Sarifuddin Sudding Anggota Komisi III DPR RI
Fraksipan.com — Anggota Komisi III DPR RI, Syarifuddin Sudding, angkat bicara terkait dugaan pelecehan seksual yang dilakukan oleh seorang anggota Polri berinisial Aipda PS terhadap korban pemerkosaan yang tengah melapor ke Polsek Wewewa Selatan, Sumba Barat Daya, Nusa Tenggara Timur (NTT).
Sudding menilai kasus tersebut mencerminkan kegagalan aparat penegak hukum dalam memberikan rasa aman kepada masyarakat, bahkan mencederai kepercayaan publik terhadap institusi Polri.
“Seharusnya kantor polisi menjadi tempat paling aman bagi rakyat, tapi ini malah sebaliknya,” ujar Sudding dalam keterangan tertulis, Selasa (10/6).
Menurut legislator Fraksi PAN itu, insiden ini bukan hanya pelanggaran etik semata, melainkan bentuk kejahatan serius yang mencoreng citra kepolisian.
“Seorang warga negara datang ke kantor polisi karena telah menjadi korban kejahatan seksual. Tapi alih-alih mendapat perlindungan, dia justru menjadi korban untuk kedua kalinya oleh mereka yang seharusnya menjadi pelindung,” tegasnya.
Ia juga menyebut kejadian tersebut sebagai bukti dari kegagalan sistemik, baik dalam pembinaan, pengawasan internal, maupun kultur kekuasaan yang masih mengakar dalam tubuh aparat penegak hukum.
“Jika kantor polisi berubah menjadi tempat pelecehan, maka seluruh konsep negara hukum sedang dalam bahaya,” sambungnya.
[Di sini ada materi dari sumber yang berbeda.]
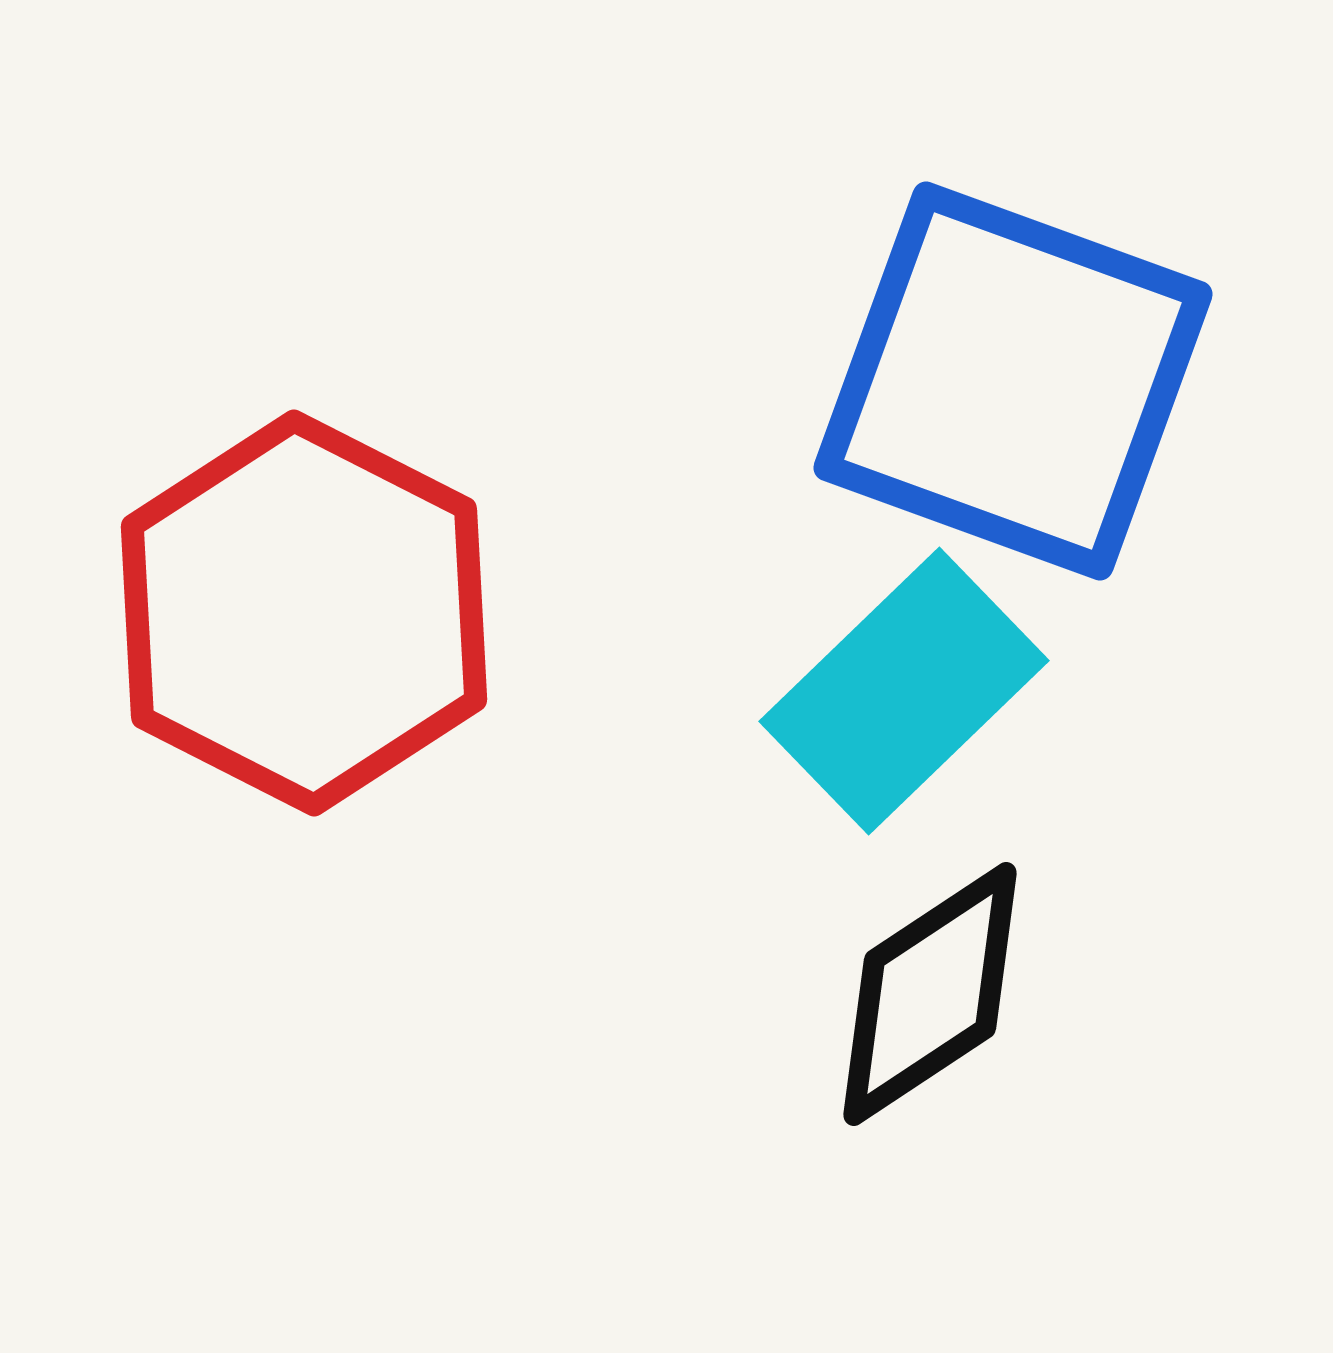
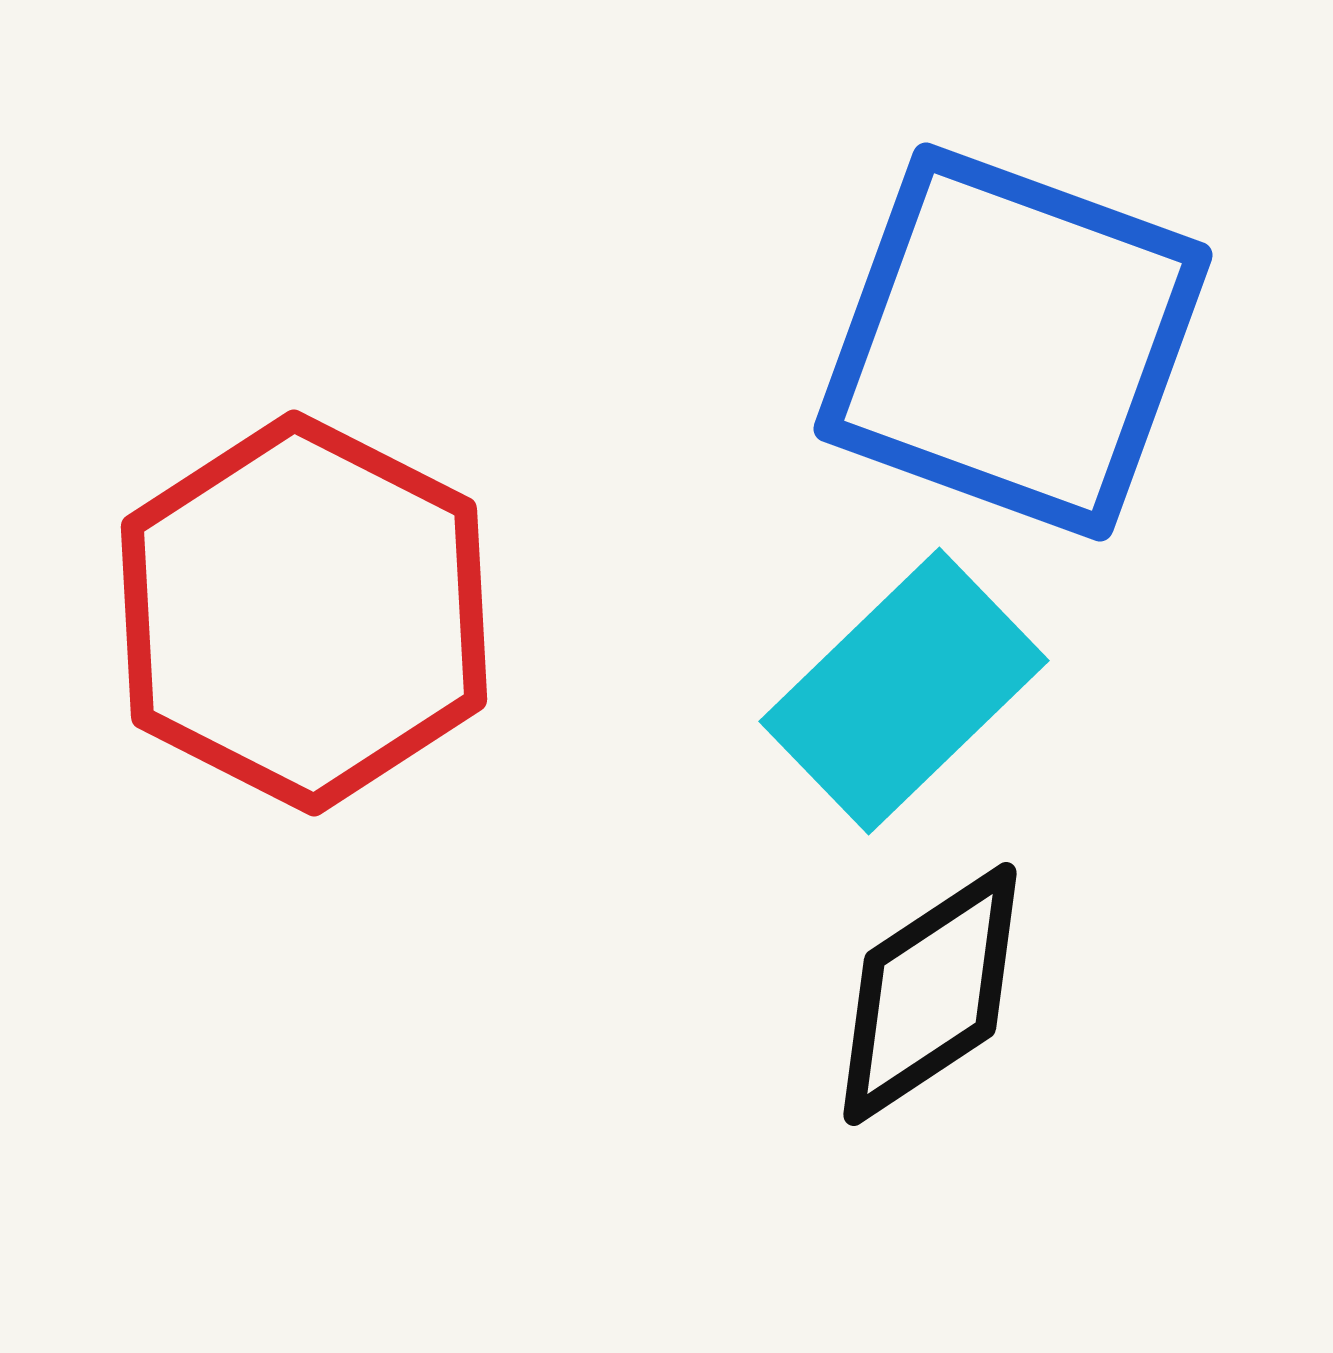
blue square: moved 39 px up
Sudding mendesak agar proses hukum terhadap Aipda PS dilakukan secara transparan dan dibawa ke ranah pidana, bukan hanya ditangani secara etik atau disipliner.
“Tak bisa hanya diselesaikan dalam sidang etik atau diberi teguran atau sanksi ringan saja. Karena ini adalah kejahatan pidana, bukan hanya pelanggaran disiplin. Pelakunya harus diadili di pengadilan umum, dengan proses yang bisa diawasi oleh masyarakat,” tegasnya.
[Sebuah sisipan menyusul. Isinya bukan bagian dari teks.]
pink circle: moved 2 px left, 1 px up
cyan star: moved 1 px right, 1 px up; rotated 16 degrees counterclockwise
Ia memastikan Komisi III DPR akan meminta penjelasan resmi dari pihak Polri mengenai penanganan kasus ini. Sudding juga mengingatkan agar Polri tidak lagi menggunakan istilah “oknum” sebagai tameng atas pelanggaran serupa.
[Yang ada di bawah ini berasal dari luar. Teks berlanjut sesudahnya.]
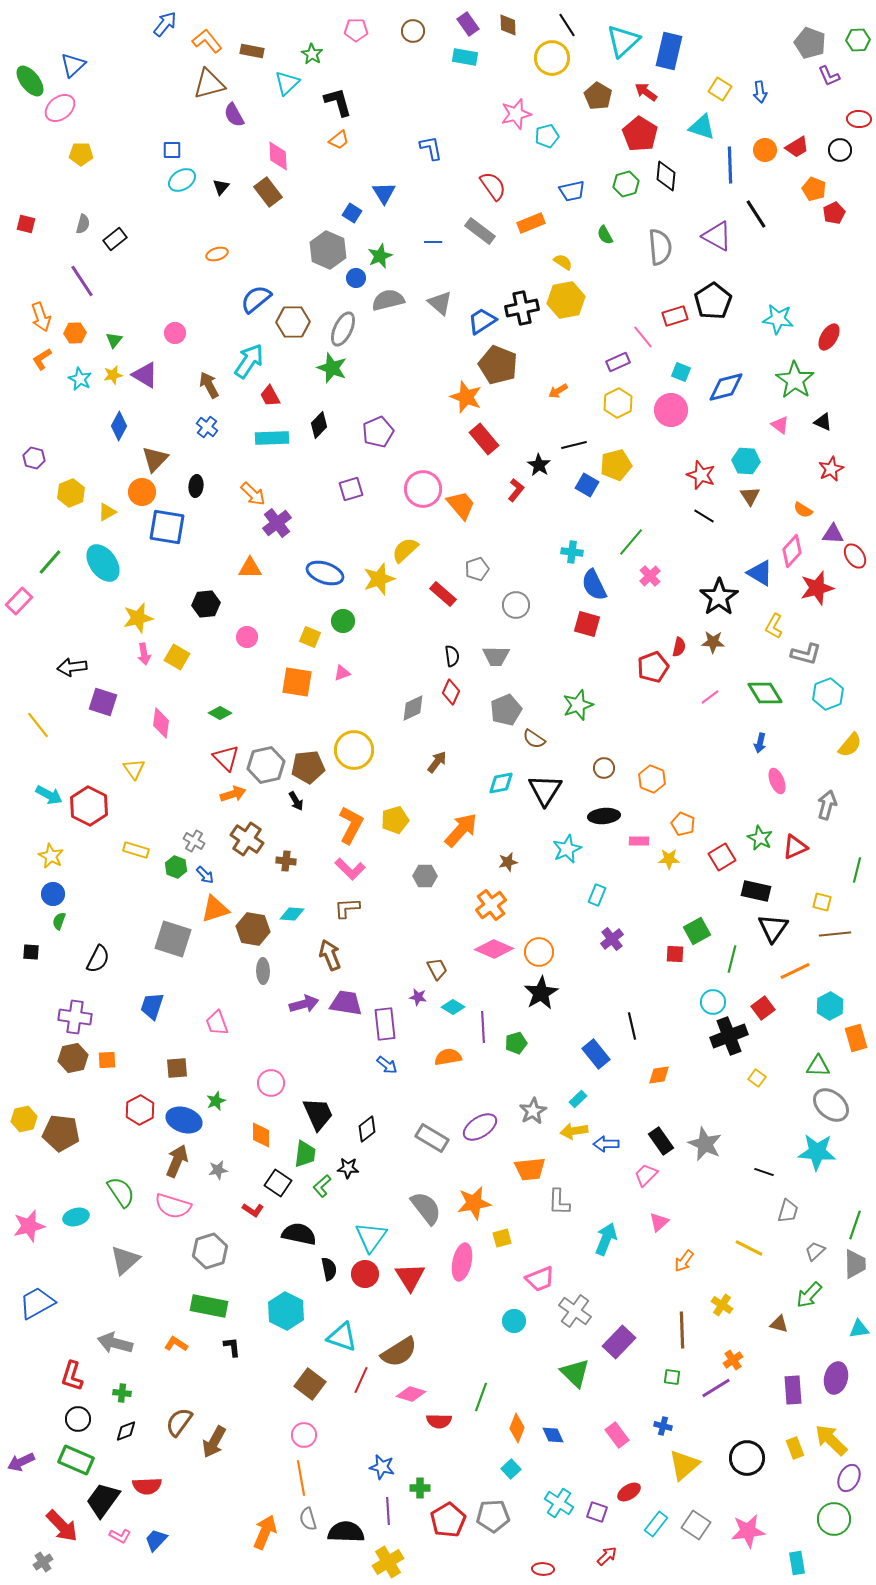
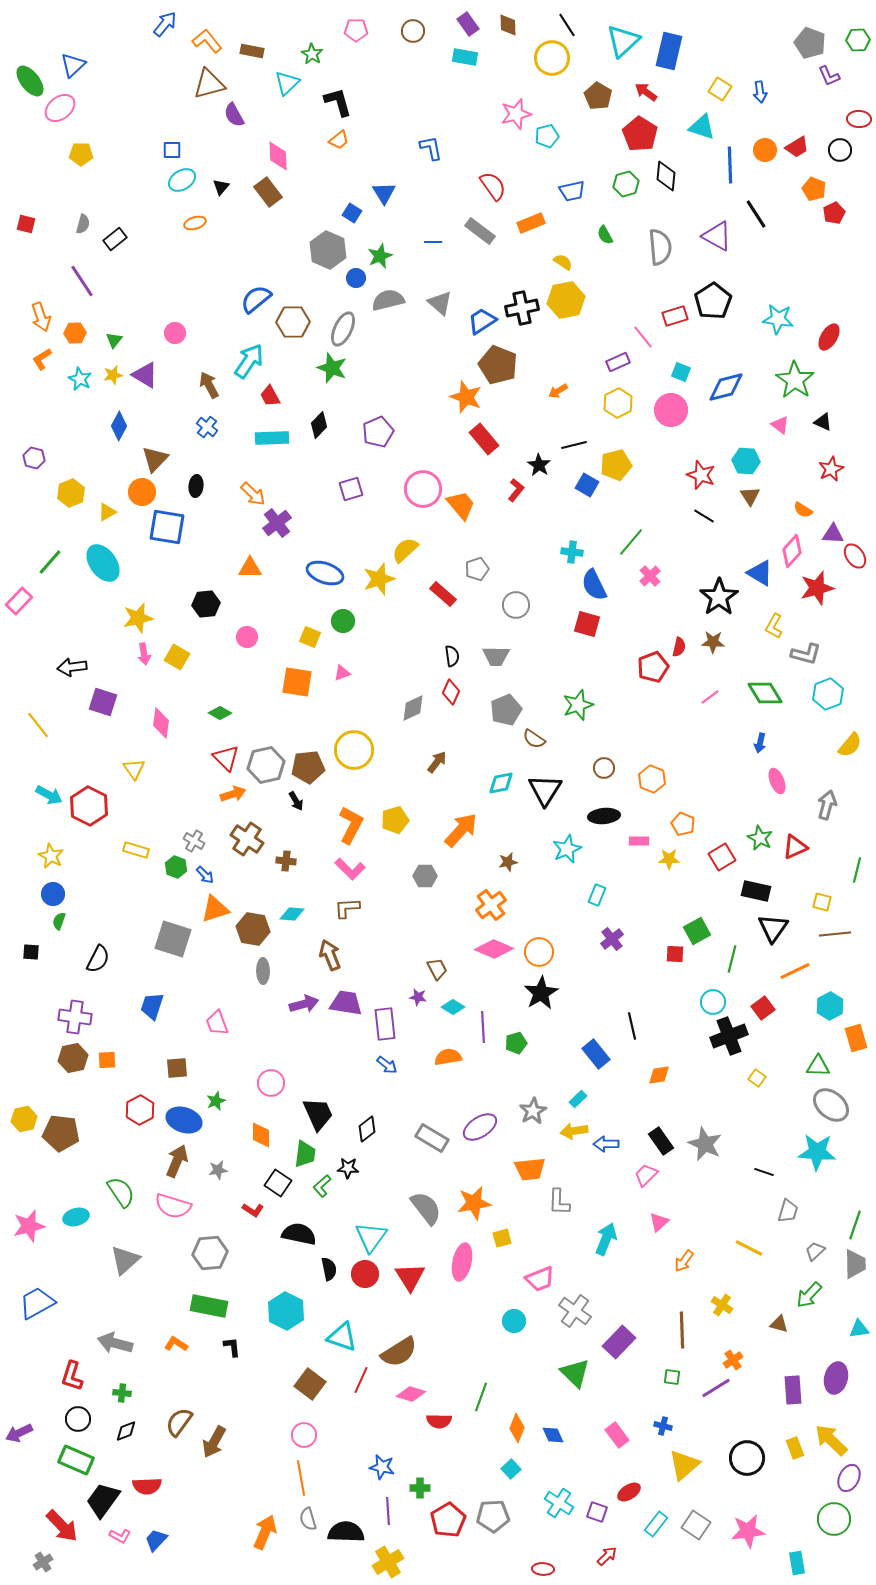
orange ellipse at (217, 254): moved 22 px left, 31 px up
gray hexagon at (210, 1251): moved 2 px down; rotated 12 degrees clockwise
purple arrow at (21, 1462): moved 2 px left, 29 px up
“Kita tidak bisa terus-menerus berlindung di balik narasi ‘oknum’. Jika kasus seperti ini terus muncul, berarti ada yang salah dalam sistem rekrutmen, pelatihan, dan pengawasan aparat. Sudah saatnya Polri membersihkan institusinya secara serius dari mental predator berseragam,” pungkasnya.
Sebelumnya, Kapolres Sumba Barat Daya, AKBP Harianto Rantesalu, membenarkan terjadinya dugaan kekerasan seksual terhadap korban berinisial MML oleh Aipda PS pada Senin (2/6). Peristiwa bermula saat korban melaporkan kasus pemerkosaan ke Polsek Wewewa Selatan pada 1 Juni 2025. Namun, alih-alih mendapat perlindungan, korban justru mengalami pelecehan oleh anggota polisi yang seharusnya memproses laporannya.